What’s it all about?

From the buyer’s perspective, it’s about tacking on some extra customers. From the industry’s perspective it’s about cleaning house.


If only a fraction of those house cleaning companies which failed last year could have been folded into an existing company, then we might begin to make some meaningful progress towards a more reasonable level of consolidation. Instead, many of them ended with the owner gifting the most valuable accounts to a few good employees. In this way each failed enterprise perpetuates the cycle: one or two of the employees will ultimately decide to parlay her few accounts into a viable scaled maid service enterprise, beginning another cycle of fragmentation and failed enterprises.
In Denver, we are continuously negotiating with one or two companies for the purchase of their accounts. Each transaction requires the passing of time, and has a low probability of success. But no failed transaction requires much effort. We initiate the process each year by sending happy letters to all our local competitors inviting them to sell us their accounts. Most of them toss the letters in a huff, but a few of them stash them in a drawer where they remain until one receives a certain job offer, or suffers her own final straw. When that day comes she pulls the letter from the drawer and makes the call: “I received your letter several months ago stating your interest in purchasing my company. Can you tell me more about your offer?” We get a nibble . . . and so it begins.

Baiting the Hook

I hope it’s not too obvious, but I kind of enjoy writing our annual letter to competitors. It’s great to congratulate them all on their great success in launching their new enterprises or making it through another year. Our letter introduces our company and invites each of them to contact us to chat about the weather or compare notes on local market conditions. But most importantly, the letter includes a paragraph which offers to buy their company, should this be their year. The gist of the invitation is included in our website at:
Sell us your House Cleaning Company.

We identify each year’s crop by perusing the yellow pages. We try to send the letters out as soon as we receive the book so we reach them at the earliest possible moment, before the early birds manage to fail. Even if we miss them, the early birds are not much loss; we’re really after the tired and haggard. They are the ones that have lasted a couple years, and have sufficient accounts worth buying.

Identifying the Target

What kind of company are we talking about here? That’s a very important question. There are two kinds of acquisition candidates:

  • Going concern
  • Distressed enterprise

It’s important to distinguish between the two types of candidates, because the price, deal structure, and process for buying them are markedly different.

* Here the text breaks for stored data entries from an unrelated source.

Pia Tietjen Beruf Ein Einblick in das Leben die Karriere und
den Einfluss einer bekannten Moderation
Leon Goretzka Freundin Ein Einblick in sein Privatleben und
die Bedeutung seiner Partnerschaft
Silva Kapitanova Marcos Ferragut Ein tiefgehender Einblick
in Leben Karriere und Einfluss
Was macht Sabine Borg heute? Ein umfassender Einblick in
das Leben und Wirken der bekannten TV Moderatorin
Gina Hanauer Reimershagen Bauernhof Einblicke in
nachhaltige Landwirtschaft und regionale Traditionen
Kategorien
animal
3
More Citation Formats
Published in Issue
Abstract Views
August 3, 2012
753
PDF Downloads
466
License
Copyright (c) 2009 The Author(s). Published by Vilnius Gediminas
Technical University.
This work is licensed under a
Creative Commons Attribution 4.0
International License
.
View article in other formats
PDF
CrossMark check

Going Concerns are most often sold by business brokers based on prices which reflect a multiple of cash flow to owners. The purchase of a Going Concern allows a well-capitalized entrepreneur to enter the house cleaning market with the lowest degree of risk. Buying such a business allows an inexperienced operator to benefit from systems which are already in place. Most importantly it includes a schedule of recurring assignments balanced with a trained and experienced tribe of cleaners. These represent a means for such an investor to avoid the painful and costly start-up period associated with creating an enterprise from scratch. [For those who think that it is cheaper to start a company from scratch rather than buy one, I advise: keep a scrapbook. Make entries daily during the startup phase. Read it five years from now. Then jot me a note about whether you still disagree.]

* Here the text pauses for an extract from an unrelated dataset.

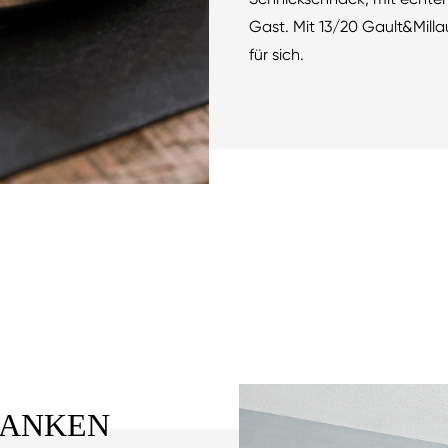
Gast. Mit 13/20 Gault&Milla
für sich.
TANKEN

Distressed Enterprises, on the other hand, are the sort of failed businesses with which a business broker will refuse to be associated. And a new entrant may find it more difficult to transform a distressed Enterprise into a Going Concern than did the previous owner (who by definition found it impossible). So generally, there isn’t a lot of competition to buy such companies outside the few successful local Market Leaders. For Market Leaders, purchasing Distressed Enterprises represents a means of subsidizing their otherwise healthy growth rates. And to the extent they can buy profitable accounts for the right price, the accounts will make the buyer more profitable, and therefore, more valuable over time.

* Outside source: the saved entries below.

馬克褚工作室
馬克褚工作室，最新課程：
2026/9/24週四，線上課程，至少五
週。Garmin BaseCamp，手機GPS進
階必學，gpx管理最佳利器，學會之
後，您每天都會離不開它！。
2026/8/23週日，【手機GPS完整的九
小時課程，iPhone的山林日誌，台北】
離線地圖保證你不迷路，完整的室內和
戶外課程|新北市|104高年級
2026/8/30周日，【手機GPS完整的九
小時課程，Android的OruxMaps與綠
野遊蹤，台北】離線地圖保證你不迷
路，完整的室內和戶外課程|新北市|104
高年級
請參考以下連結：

So for Market Leaders, Distressed Enterprises are the target. Most Distressed Enterprises initiate the first contact masquerading as Going Concerns. Don’t bother trying to dissuade them of their disguise; only time can do that. If they are truly distressed, time is on your side, so keep smiling and let it do its work. We generally expect each transaction to take a year. So treat every acquisition candidate who contacts you as though they are a Distressed Enterprise. Afterall, who would flog their company to a competitor if they were in a position to hire a business broker?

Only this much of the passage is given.